Evolvulus is a summer annual. In an extremely mild winter it may overwinter in south Arkansas, but I would not imagine that could happen in Rogers ever. I would try two separate things to attempt to get a start for next year. Right now, dig up one plant and cut it back and pot it up. Put it in the sunniest, but coolest room in your house and don’t overwater, just get it to survive. The other option is to take some cuttings now. Cuttings should be three inches with no flowers on them. Get a pot and fill it with moist potting soil. Put the cuttings in a container and cover it in plastic. Put it in a bright spot inside and let them root. Once rooted, they can be uncovered and grown until you move them outside next spring. These summer annuals don’t like our indoor conditions during the winter months, with overheated houses, with no humidity and low light. Do your best, but when all else fails, just buy new plants every year.

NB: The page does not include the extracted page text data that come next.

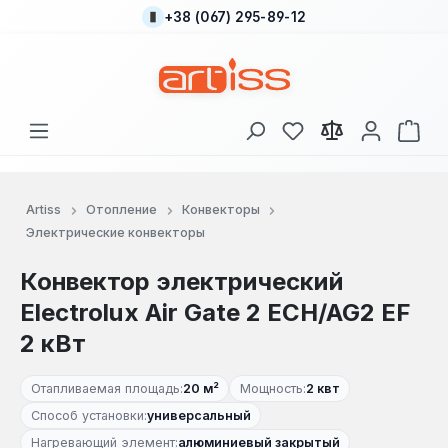
+38 (067) 295-89-12
Перейти к основному содержанию
У вас есть товары
В к
Artiss
Отопление
Конвекторы
Электрические конвекторы
Конвектор электрический
Electrolux Air Gate 2 ECH/AG2 EF
2 кВт
Отапливаемая площадь:
20 м²
Мощность:
2 квт
Способ установки:
универсальный
Нагревающий элемент:
алюминиевый закрытый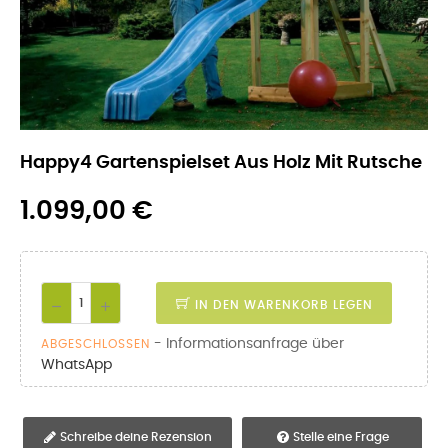
Happy4 Gartenspielset Aus Holz Mit Rutsche
1.099,00 €
IN DEN WARENKORB LEGEN
- Informationsanfrage über
ABGESCHLOSSEN
WhatsApp
Schreibe deine Rezension
Stelle eine Frage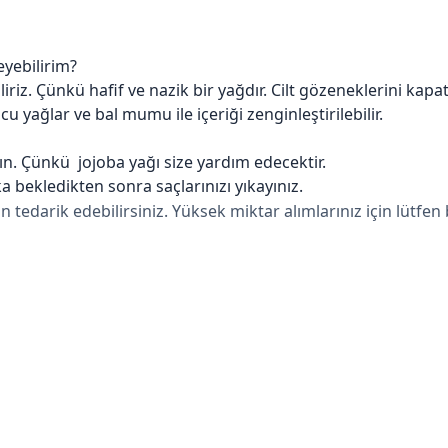
eyebilirim?
iriz. Çünkü hafif ve nazik bir yağdır. Cilt gözeneklerini kap
yağlar ve bal mumu ile içeriği zenginleştirilebilir.
n. Çünkü jojoba yağı size yardım edecektir.
a bekledikten sonra saçlarınızı yıkayınız.
arik edebilirsiniz. Yüksek miktar alımlarınız için lütfen bi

Is it too late to cut back an Oakleaf hydrangea? It grew significantly this summer, but didn't bloom because my yard guy cut it back at the wrong time last year, so I let it
It is too late to prune oakleaf hydrangeas. Even though they bloom in the summer, they set their flower buds in the fall. When your plants go dormant in a month, their blooms are set for next season. The time to prune will be as the white blooms start to fade to pink next summer. They are similar to the big-leaf hydrangea and you have a short window of opportunity to prune without interfering with blooms.

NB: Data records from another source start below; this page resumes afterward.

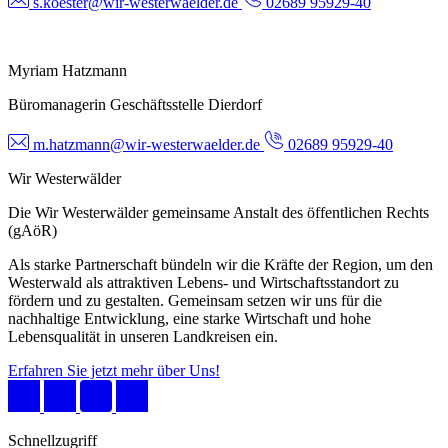
s.koester@wir-westerwaelder.de
02689 95929-40
Myriam Hatzmann
Büromanagerin Geschäftsstelle Dierdorf
m.hatzmann@wir-westerwaelder.de
02689 95929-40
Wir Westerwälder
Die Wir Westerwälder gemeinsame Anstalt des öffentlichen Rechts
(gAöR)
Als starke Partnerschaft bündeln wir die Kräfte der Region, um den
Westerwald als attraktiven Lebens- und Wirtschaftsstandort zu
fördern und zu gestalten. Gemeinsam setzen wir uns für die
nachhaltige Entwicklung, eine starke Wirtschaft und hohe
Lebensqualität in unseren Landkreisen ein.
Erfahren Sie jetzt mehr über Uns!
Schnellzugriff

I had an unusual vine come up in my yard as a volunteer. I can’t tell if it is a melon or a pumpkin. Any ideas?
It looks like a gourd to me. Seeds of cucurbits can produce interesting results since they do cross -pollinate. The fruits after pollination are not affected, but the resulting seeds often produce some interesting fruits.

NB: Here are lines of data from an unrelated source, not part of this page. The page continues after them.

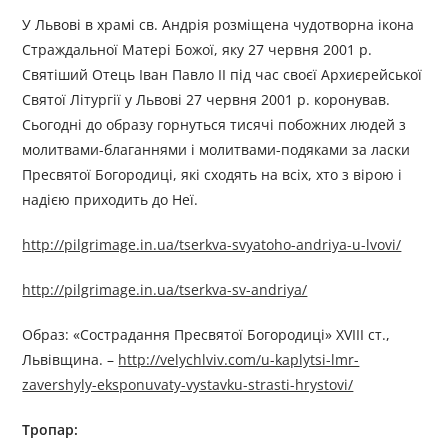
У Львові в храмі св. Андрія розміщена чудотворна ікона
Страждальної Матері Божої, яку 27 червня 2001 р.
Святіший Отець Іван Павло II під час своєї Архиєрейської
Святої Літургії у Львові 27 червня 2001 р. коронував.
Сьогодні до образу горнуться тисячі побожних людей з
молитвами-благаннями і молитвами-подяками за ласки
Пресвятої Богородиці, які сходять на всіх, хто з вірою і
надією приходить до Неї.
http://pilgrimage.in.ua/tserkva-svyatoho-andriya-u-lvovi/
http://pilgrimage.in.ua/tserkva-sv-andriya/
Образ: «Сострадання Пресвятої Богородиці» XVIII ст.,
Львівщина. –
http://velychlviv.com/u-kaplytsi-lmr-
zavershyly-eksponuvaty-vystavku-strasti-hrystovi/
Тропар:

I planted a nectarine tree about nine years ago. I have never been able to prune it because it starts to bloom every October and again in February. We had a tree load of nectarines four years after it was planted. Then nothing until this last summer. The tree was loaded again. But the fruits do not get as large as the ones in the stores but juicy and sweeter. I don't know if it is because we never could prune it because it never went dormant. I think maybe the main tree has died and these are just sprouts off of the tree. What can we do to get it to bear every year and when is a good time to prune it? I pruned a nectarine tree once when it had a broken limb but the tree died.
All fruit trees need to be pruned every year, nectarines no exception. The fall blooms are just a few errant flowers that are confused. The main pruning should be done before it begins to bloom in the spring which is from where the fruits will set. Normally late February is the time to prune. Nectarines are pruned very similarly to peaches. Thin out some of the excess branches and keep it a manageable height to manage harvest. Proper pruning may reduce the number of fruits that set, but will actually increase the size and quality of the fruits
When would be the best time for me to transplant my gardenia bush? I have it in a barrel on my porch now but it has grown double since I put it in there. I would like to put it in the ground
In a perfect world it would have been better to plant in the spring to get the root system established before winter. That being said, it will be more winter hardy in the ground than in the container, so plant it ASAP. Make sure the site is well drained with morning sun and afternoon shade. Water well when planting and monitor watering needs when we don’t get rain. Pay particular attention prior to freezing temperatures. If a plant is dry going into a cold spell it is more sensitive to cold damage.
My daughter-in-law is from southern China. While visiting here a few years ago, my son asked her how they keep the kudzu at bay in China. "We eat it" she said. They cook it as a green.